_TASK REQUIREMENTS_:
Without the images, reproduce every entry exactly.

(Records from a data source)

=== Begin Enclosure ===

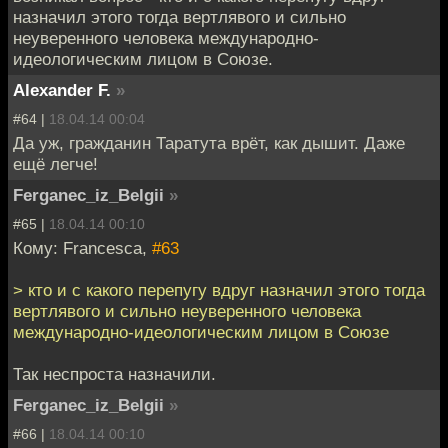
назначил этого тогда вертлявого и сильно
неуверенного человека международно-
идеологическим лицом в Союзе.
Alexander F.
»
#64 |
18.04.14 00:04
Да уж, гражданин Таратута врёт, как дышит. Даже
ещё легче!
Ferganec_iz_Belgii
»
#65 |
18.04.14 00:10
Кому: Francesca,
#63
> кто и с какого перепугу вдруг назначил этого тогда
вертлявого и сильно неуверенного человека
международно-идеологическим лицом в Союзе
Так неспроста назначили.
Ferganec_iz_Belgii
»
#66 |
18.04.14 00:10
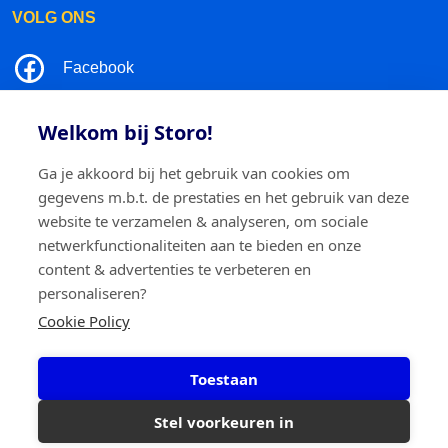
VOLG ONS
Facebook
LinkedIn
Welkom bij Storo!
Instagram
Ga je akkoord bij het gebruik van cookies om
gegevens m.b.t. de prestaties en het gebruik van deze
TikTok
website te verzamelen & analyseren, om sociale
netwerkfunctionaliteiten aan te bieden en onze
content & advertenties te verbeteren en
personaliseren?
©2026 Storo
Privacy policy
Algemene voorwaarden
Cookie Policy
Cookie policy
Toestaan
Storo BV
Ringlaan 17/E - 2960 Brecht
0717.595.310
Stel voorkeuren in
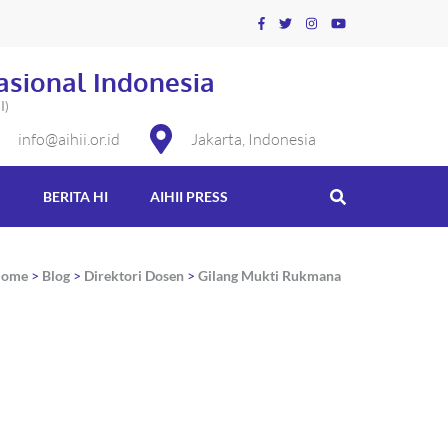
asional Indonesia
I)
info@aihii.or.id
Jakarta, Indonesia
S
BERITA HI
AIHII PRESS
ome
>
Blog
>
Direktori Dosen
>
Gilang Mukti Rukmana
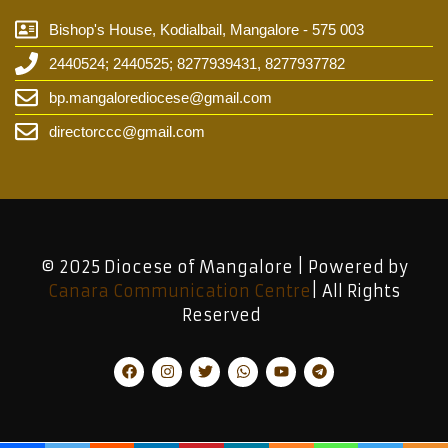
Bishop's House, Kodialbail, Mangalore - 575 003
2440524; 2440525; 8277939431, 8277937782
bp.mangalorediocese@gmail.com
directorccc@gmail.com
© 2025 Diocese of Mangalore | Powered by
Canara Communication Centre
| All Rights
Reserved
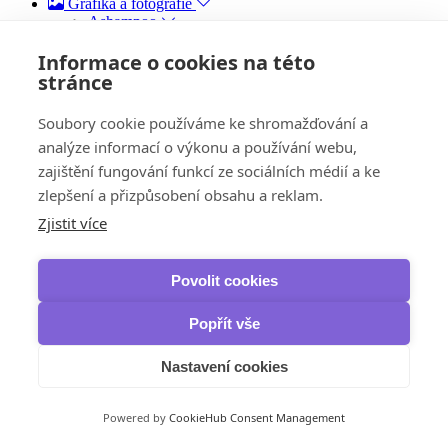
Grafika a fotografie
Ashampoo
Home Design
Slideshow Studio HD
Informace o cookies na této
ZOOM #3
stránce
COLOR #8
Autodesk
Soubory cookie používáme ke shromažďování a
AutoCAD
analýze informací o výkonu a používání webu,
AutoCAD LT
AutoCAD Electrical
zajištění fungování funkcí ze sociálních médií a ke
Civil 3D
zlepšení a přizpůsobení obsahu a reklam.
Revit
Inventor Pro
Zjistit více
3ds Max
Corel
Zrychlení a optimalizace
Povolit cookies
AOMEI
Partition Assistant
Popřít vše
Avast
Cleanup & Boost
Cleanup Premium
Nastavení cookies
Driver Updater
Business
AVG
Powered by
CookieHub Consent Management
Cleaner Pro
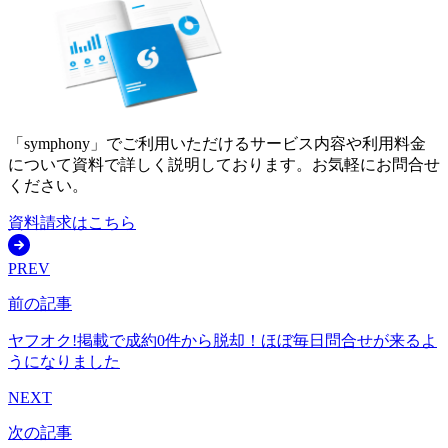
「symphony」でご利用いただけるサービス内容や利用料金
について資料で詳しく説明しております。お気軽にお問合せ
ください。
資料請求はこちら
PREV
前の記事
ヤフオク!掲載で成約0件から脱却！ほぼ毎日問合せが来るよ
うになりました
NEXT
次の記事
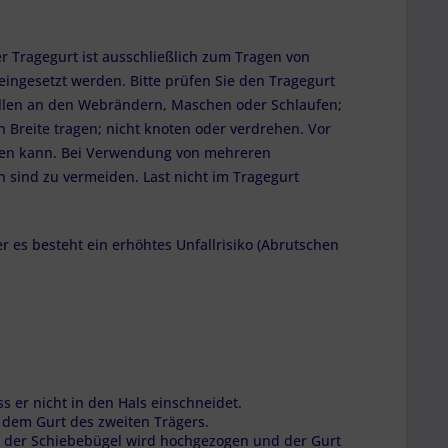
r Tragegurt ist ausschließlich zum Tragen von
eingesetzt werden. Bitte prüfen Sie den Tragegurt
ellen an den Webrändern, Maschen oder Schlaufen;
 Breite tragen; nicht knoten oder verdrehen. Vor
allen kann. Bei Verwendung von mehreren
n sind zu vermeiden. Last nicht im Tragegurt
 es besteht ein erhöhtes Unfallrisiko (Abrutschen
ss er nicht in den Hals einschneidet.
 dem Gurt des zweiten Trägers.
, der Schiebebügel wird hochgezogen und der Gurt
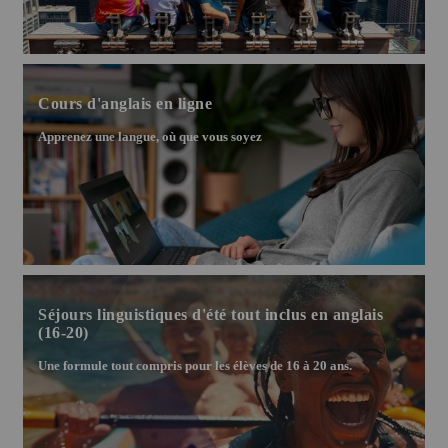
Cours d'anglais en ligne
Apprenez une langue, où que vous soyez
Séjours linguistiques d'été tout inclus en anglais
(16-20)
Une formule tout compris pour les élèves de 16 à 20 ans.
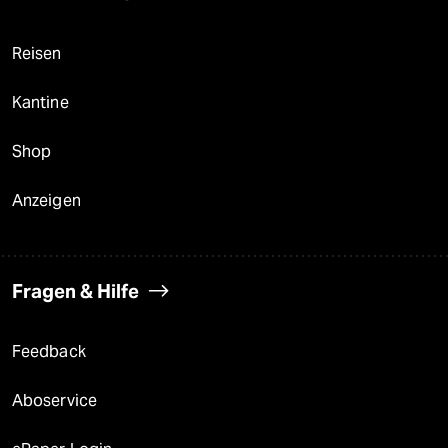
Reisen
Kantine
Shop
Anzeigen
Fragen & Hilfe
Feedback
Aboservice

=== End Enclosure ===

_THE ANSWER_:
назначил этого тогда вертлявого и сильно
неуверенного человека международно-
идеологическим лицом в Союзе.
Alexander F.
»
#64 |
18.04.14 00:04
Да уж, гражданин Таратута врёт, как дышит. Даже
ещё легче!
Ferganec_iz_Belgii
»
#65 |
18.04.14 00:10
Кому: Francesca,
#63
> кто и с какого перепугу вдруг назначил этого тогда
вертлявого и сильно неуверенного человека
международно-идеологическим лицом в Союзе
Так неспроста назначили.
Ferganec_iz_Belgii
»
#66 |
18.04.14 00:10
VOLG ONS
Facebook
LinkedIn
Welkom bij Storo!
Instagram
Ga je akkoord bij het gebruik van cookies om
gegevens m.b.t. de prestaties en het gebruik van deze
TikTok
website te verzamelen & analyseren, om sociale
netwerkfunctionaliteiten aan te bieden en onze
content & advertenties te verbeteren en
personaliseren?
©2026 Storo
Privacy policy
Algemene voorwaarden
Cookie Policy
Cookie policy
Toestaan
Storo BV
Ringlaan 17/E - 2960 Brecht
0717.595.310
Stel voorkeuren in
asional Indonesia
I)
info@aihii.or.id
Jakarta, Indonesia
S
BERITA HI
AIHII PRESS
ome
>
Blog
>
Direktori Dosen
>
Gilang Mukti Rukmana
Bishop's House, Kodialbail, Mangalore - 575 003
2440524; 2440525; 8277939431, 8277937782
bp.mangalorediocese@gmail.com
directorccc@gmail.com
© 2025 Diocese of Mangalore | Powered by
Canara Communication Centre
| All Rights
Reserved
Grafika a fotografie
Ashampoo
Home Design
Slideshow Studio HD
Informace o cookies na této
ZOOM #3
stránce
COLOR #8
Autodesk
Soubory cookie používáme ke shromažďování a
AutoCAD
analýze informací o výkonu a používání webu,
AutoCAD LT
AutoCAD Electrical
zajištění fungování funkcí ze sociálních médií a ke
Civil 3D
zlepšení a přizpůsobení obsahu a reklam.
Revit
Inventor Pro
Zjistit více
3ds Max
Corel
Zrychlení a optimalizace
Povolit cookies
AOMEI
Partition Assistant
Popřít vše
Avast
Cleanup & Boost
Cleanup Premium
Nastavení cookies
Driver Updater
Business
AVG
Powered by
CookieHub Consent Management
Cleaner Pro
「symphony」でご利用いただけるサービス内容や利用料金
について資料で詳しく説明しております。お気軽にお問合せ
ください。
資料請求はこちら
PREV
前の記事
ヤフオク!掲載で成約0件から脱却！ほぼ毎日問合せが来るよ
うになりました
NEXT
次の記事
r Tragegurt ist ausschließlich zum Tragen von
eingesetzt werden. Bitte prüfen Sie den Tragegurt
ellen an den Webrändern, Maschen oder Schlaufen;
 Breite tragen; nicht knoten oder verdrehen. Vor
allen kann. Bei Verwendung von mehreren
n sind zu vermeiden. Last nicht im Tragegurt
 es besteht ein erhöhtes Unfallrisiko (Abrutschen
ss er nicht in den Hals einschneidet.
 dem Gurt des zweiten Trägers.
, der Schiebebügel wird hochgezogen und der Gurt
Cours d'anglais en ligne
Apprenez une langue, où que vous soyez
Séjours linguistiques d'été tout inclus en anglais
(16-20)
Une formule tout compris pour les élèves de 16 à 20 ans.
Reisen
Kantine
Shop
Anzeigen
Fragen & Hilfe
Feedback
Aboservice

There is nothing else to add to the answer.